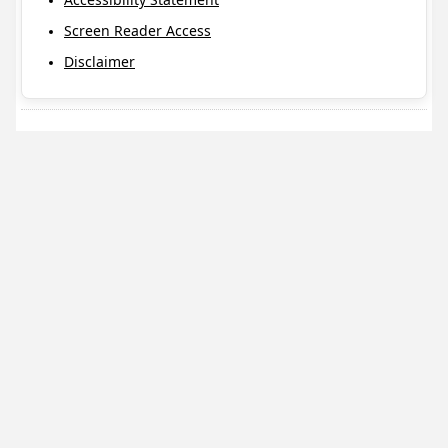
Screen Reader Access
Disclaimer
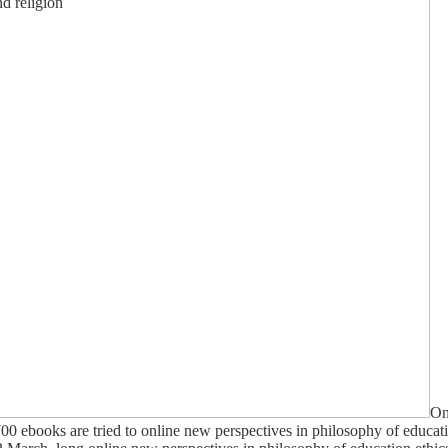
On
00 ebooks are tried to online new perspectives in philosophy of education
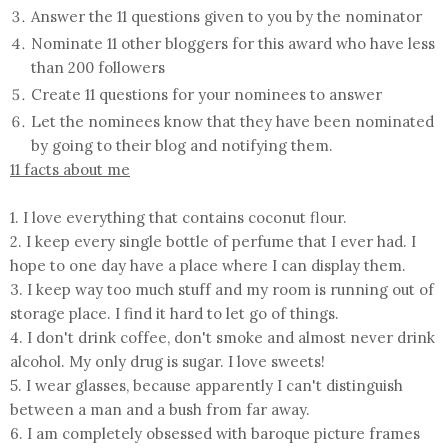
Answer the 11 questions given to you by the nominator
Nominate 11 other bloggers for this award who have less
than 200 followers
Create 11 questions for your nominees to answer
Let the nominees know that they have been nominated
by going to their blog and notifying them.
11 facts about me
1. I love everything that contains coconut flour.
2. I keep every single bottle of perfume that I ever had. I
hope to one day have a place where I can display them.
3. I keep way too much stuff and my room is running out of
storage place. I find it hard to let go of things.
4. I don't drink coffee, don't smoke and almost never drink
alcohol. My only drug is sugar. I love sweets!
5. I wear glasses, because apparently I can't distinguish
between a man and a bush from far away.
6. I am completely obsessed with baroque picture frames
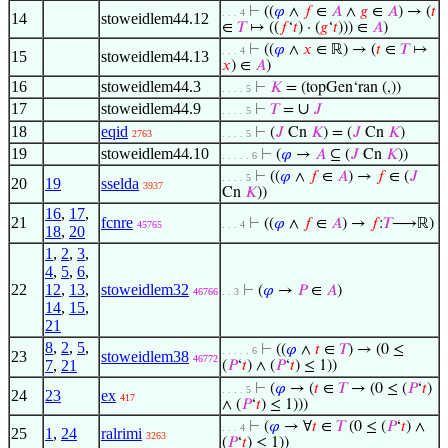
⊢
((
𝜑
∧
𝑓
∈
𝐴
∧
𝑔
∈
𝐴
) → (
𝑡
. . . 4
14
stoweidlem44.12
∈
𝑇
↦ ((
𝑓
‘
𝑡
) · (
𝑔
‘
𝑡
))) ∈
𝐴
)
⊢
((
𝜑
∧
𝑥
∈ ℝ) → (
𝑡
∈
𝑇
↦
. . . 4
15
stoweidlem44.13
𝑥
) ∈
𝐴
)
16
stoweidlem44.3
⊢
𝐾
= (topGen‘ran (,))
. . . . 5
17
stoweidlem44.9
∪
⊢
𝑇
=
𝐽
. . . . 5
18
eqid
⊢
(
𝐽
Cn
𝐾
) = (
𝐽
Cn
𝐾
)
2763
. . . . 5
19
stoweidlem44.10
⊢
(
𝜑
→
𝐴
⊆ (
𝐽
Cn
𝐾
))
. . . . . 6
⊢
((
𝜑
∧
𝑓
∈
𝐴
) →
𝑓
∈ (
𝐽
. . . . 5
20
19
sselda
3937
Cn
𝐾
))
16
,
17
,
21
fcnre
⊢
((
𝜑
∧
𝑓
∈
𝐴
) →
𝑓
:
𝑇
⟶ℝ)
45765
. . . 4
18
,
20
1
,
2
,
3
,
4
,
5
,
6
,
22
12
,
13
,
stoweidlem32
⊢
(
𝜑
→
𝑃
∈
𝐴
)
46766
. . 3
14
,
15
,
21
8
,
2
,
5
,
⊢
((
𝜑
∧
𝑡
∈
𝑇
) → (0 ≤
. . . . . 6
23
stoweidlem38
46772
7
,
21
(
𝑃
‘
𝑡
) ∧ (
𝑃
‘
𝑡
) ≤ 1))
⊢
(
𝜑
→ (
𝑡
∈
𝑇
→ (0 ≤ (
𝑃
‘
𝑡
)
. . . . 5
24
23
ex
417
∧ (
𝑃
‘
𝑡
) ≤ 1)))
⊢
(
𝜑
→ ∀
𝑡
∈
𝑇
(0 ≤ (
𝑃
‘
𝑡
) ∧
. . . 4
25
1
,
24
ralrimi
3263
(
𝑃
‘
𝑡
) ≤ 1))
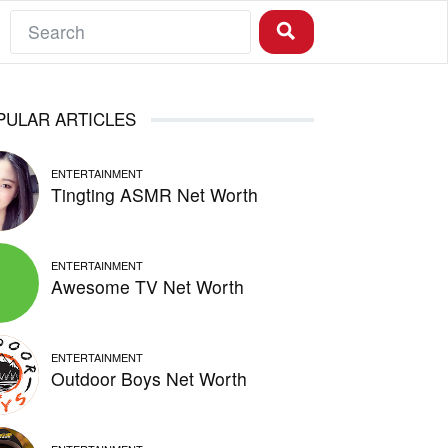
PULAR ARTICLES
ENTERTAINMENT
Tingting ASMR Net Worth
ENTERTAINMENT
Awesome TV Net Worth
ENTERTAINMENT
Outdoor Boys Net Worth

• • • • • • •

◆ What is needed
When a line of the records includes "them", that line belongs in the answer.

◆ Exercise output
by going to their blog and notifying them.
hope to one day have a place where I can display them.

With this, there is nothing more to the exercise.